Baseball data buddy James Gentile did a little more research about first-inning pitch counts, and helped uncover a pretty interesting fact.
When teams are tied at the end of the first inning, the team that threw 10 or more additional pitches in the first inning wound up winning the game only 48 percent of the time. In other words, a 10-pitch lead in first-inning pitch differential is worth a couple of points in winning percentage. This data covered all games that were tied at the end of the first between 2002 and 2012.
Think of it this way: the home team usually wins about 54 percent of the time. Home field advantage is worth four points of winning percentage. Having a 10-pitch differential in the first inning in your favor is worth about two points—half of the home field advantage.

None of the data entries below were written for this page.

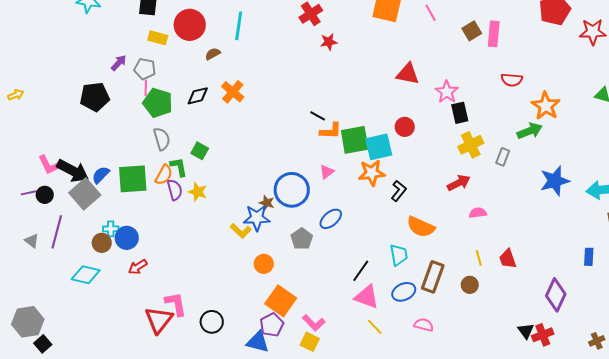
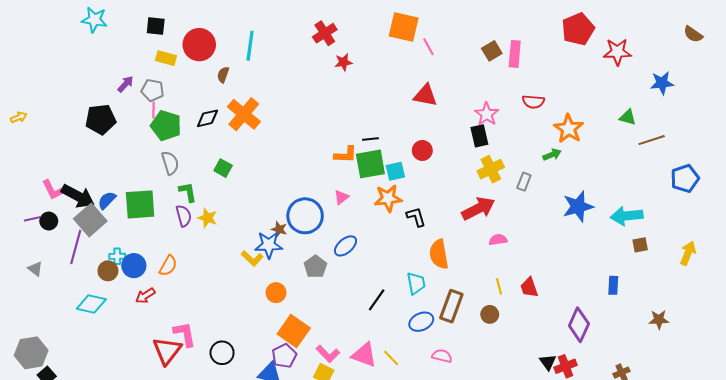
pink line: (431, 13) -> (429, 47), moved
brown semicircle: (213, 54) -> (223, 75), turned -42
orange cross: (233, 92) -> (244, 114), size x1.4
pink star: (447, 92) -> (487, 114), moved
black line: (318, 116) -> (370, 139), moved, turned -35
green arrow: (530, 131) -> (552, 155), size x0.7
cyan square: (379, 147) -> (395, 171), size x0.7
green square: (200, 151) -> (223, 168), moved
orange semicircle: (164, 175) -> (168, 266), moved
red arrow: (459, 183) -> (478, 209), size x1.4
black L-shape: (399, 191) -> (416, 217), turned -55
orange semicircle: (421, 227) -> (439, 254), turned 56
purple line: (57, 232) -> (76, 247), moved
pink triangle: (367, 297) -> (364, 355), moved

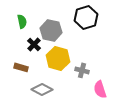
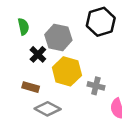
brown rectangle: (21, 67) -> (31, 87), moved

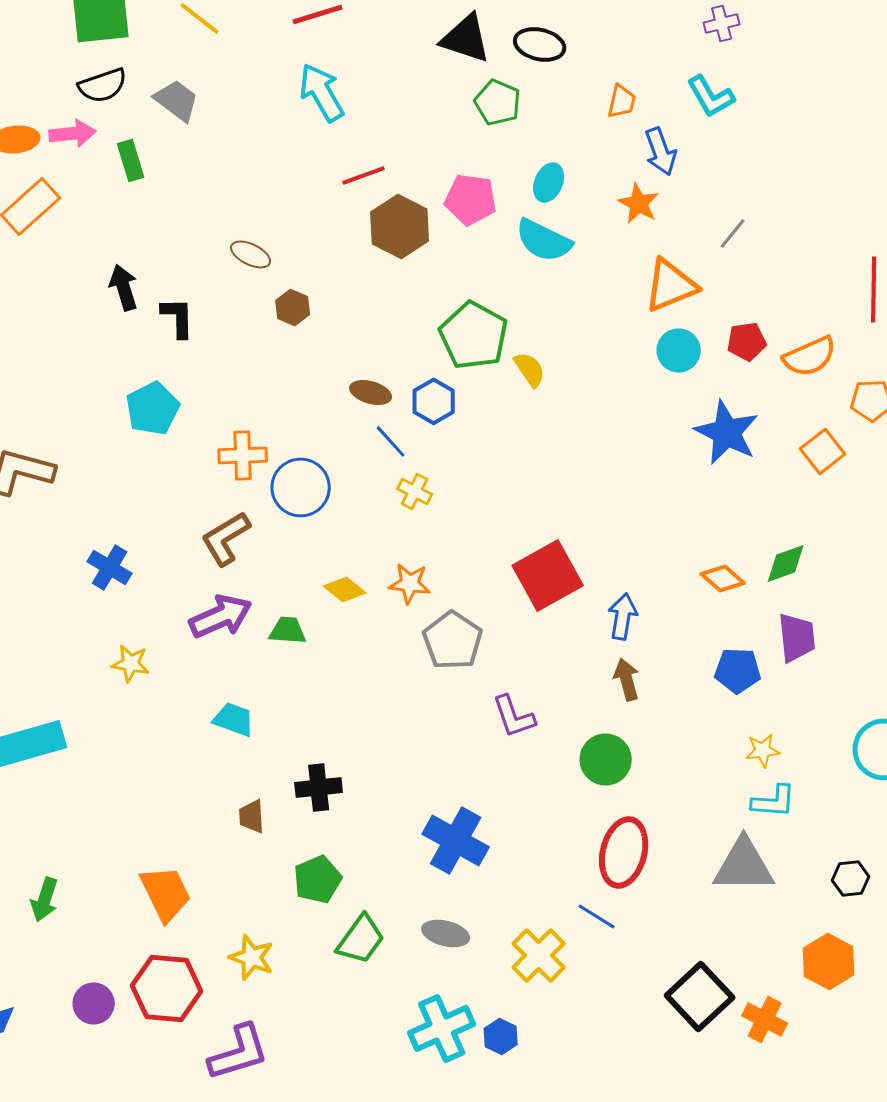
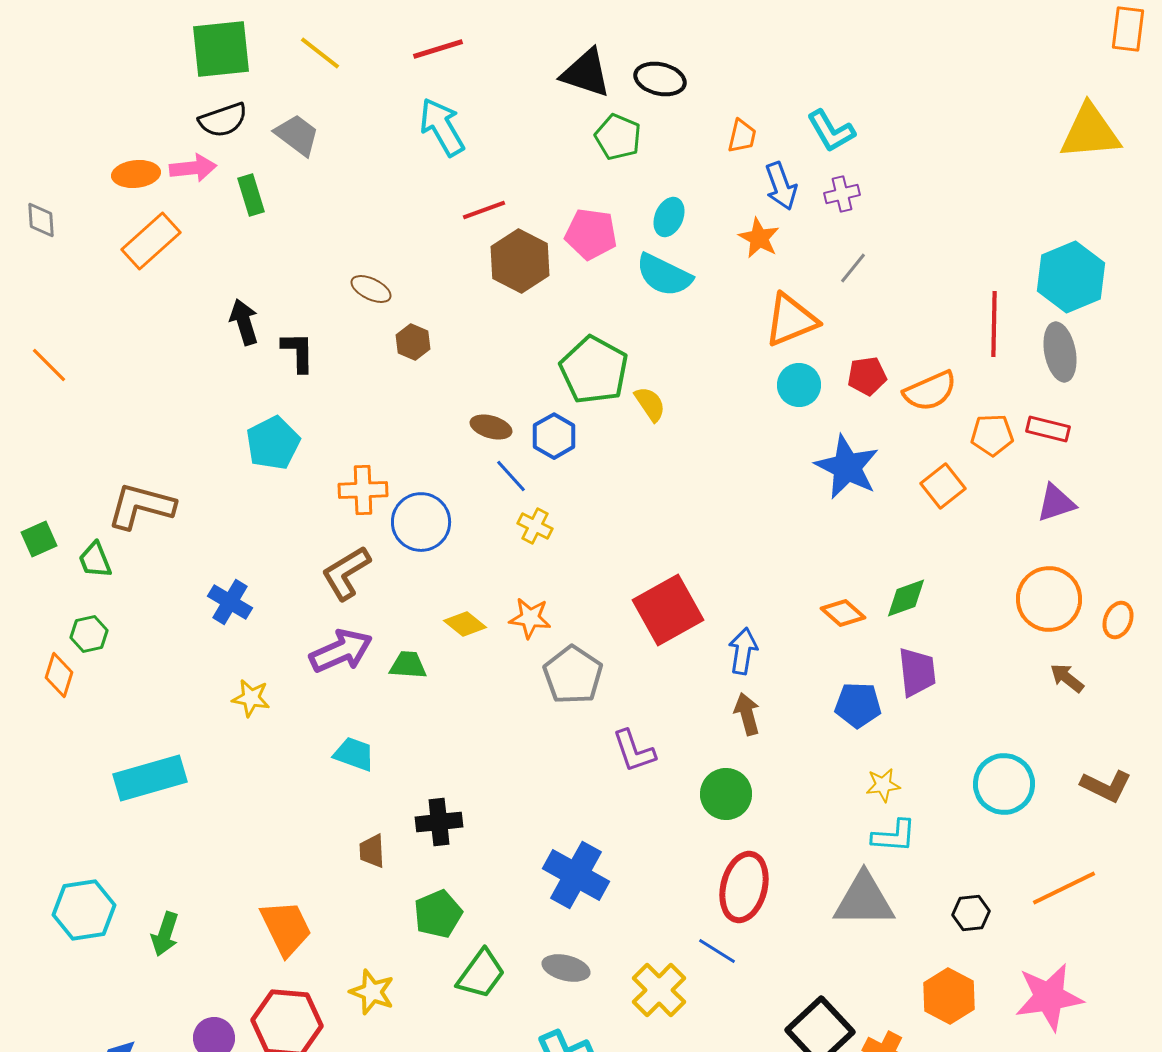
purple cross: (722, 23) -> (842, 194), moved

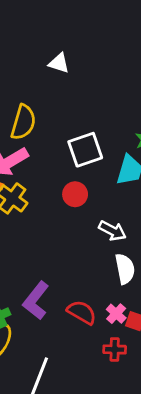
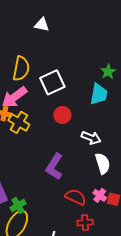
white square: (85, 150) -> (52, 82), moved
purple L-shape: (36, 301) -> (54, 167), moved
red cross: (115, 349) -> (85, 223), moved

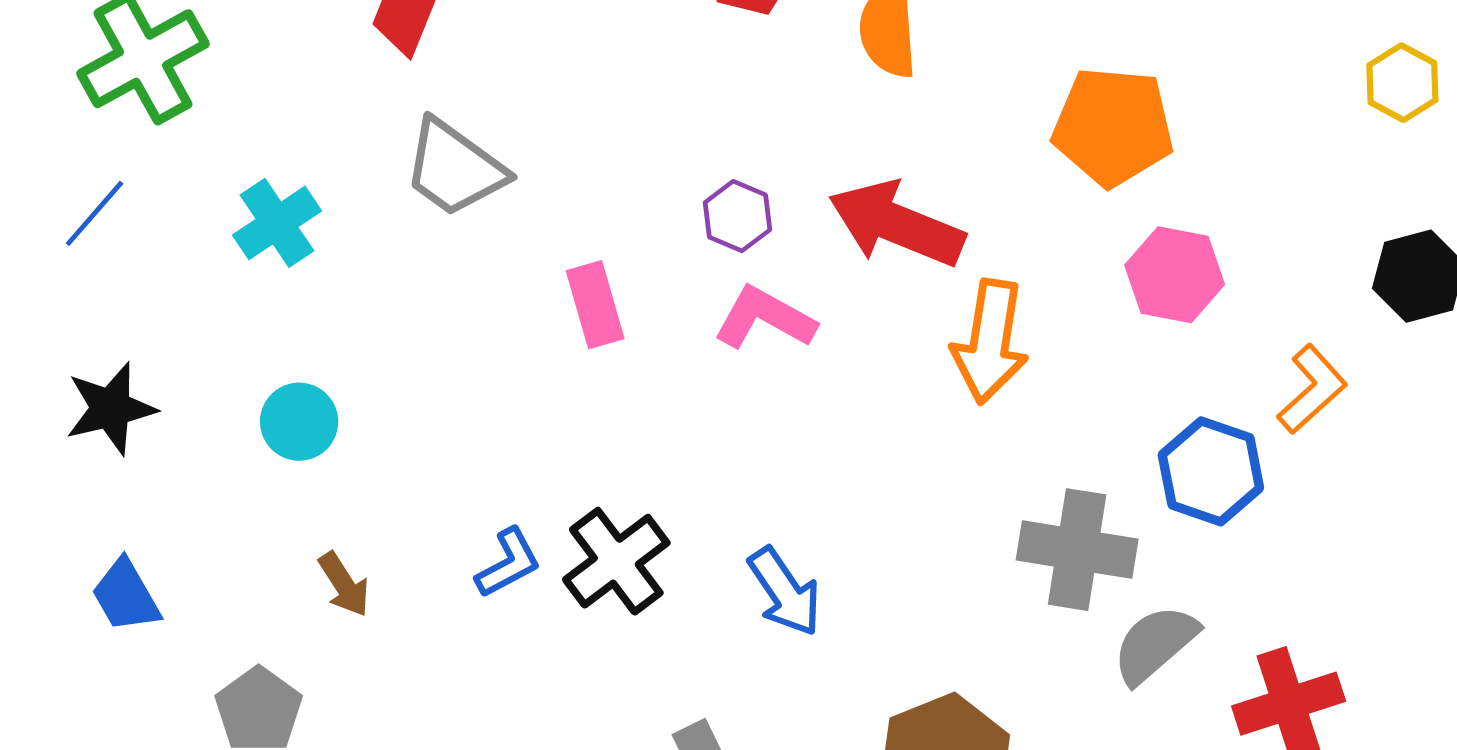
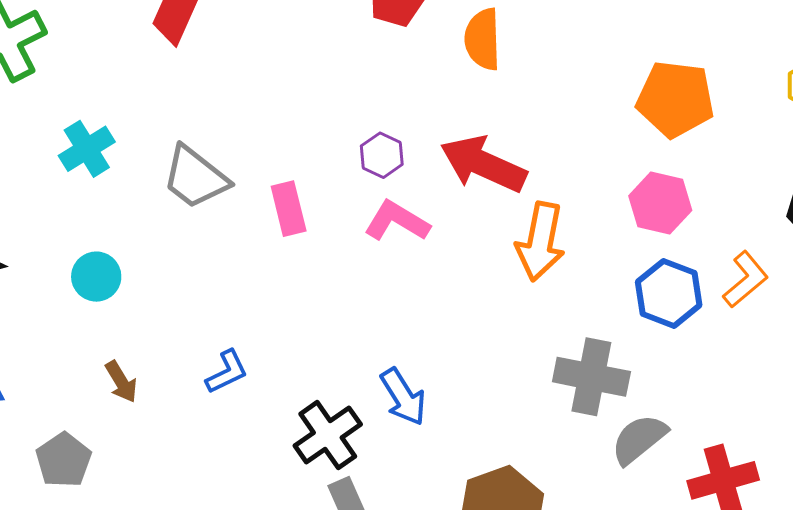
orange pentagon: (1113, 127) -> (675, 99), moved
gray trapezoid: (455, 168) -> (195, 177), moved
blue hexagon: (1211, 471) -> (669, 293), moved
black cross: (616, 561) -> (328, 435), moved

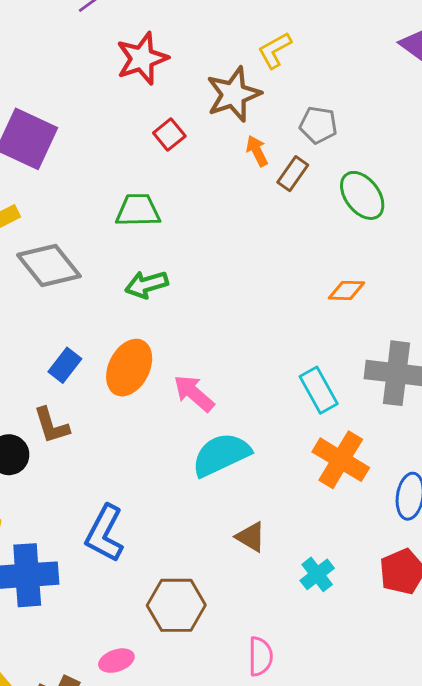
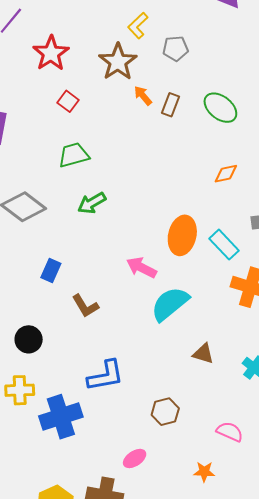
gray pentagon: (318, 125) -> (176, 48), moved
red square: (169, 135) -> (68, 101), moved
orange ellipse: (129, 368) -> (182, 235), moved
brown L-shape: (51, 425) -> (85, 306), moved
blue L-shape: (105, 533) -> (106, 376), turned -114
brown hexagon: (176, 605) -> (165, 412), size x0.7
pink semicircle: (260, 656) -> (230, 432), turned -52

Sounds just a little significant, don’t you think? Here’s a little more breakdown…these are for games tied at the end of the first, grouped by the differential in pitches thrown in the first. The percentage refers to the ultimate winning percentage of the team that threw fewer pitches in the first inning.
1-5 pitches: 50.6% (7,098 games in the sample)
6-10 pitches: 50.0% (3,893 games)
11-15 pitches: 51.9% (1,338 games)
15-20 pitches: 51.8% (334 games)
21+ pitches: 40.9% (just 66 games; you may safely ignore this one)
Many thanks to Bill James for helping us think it through.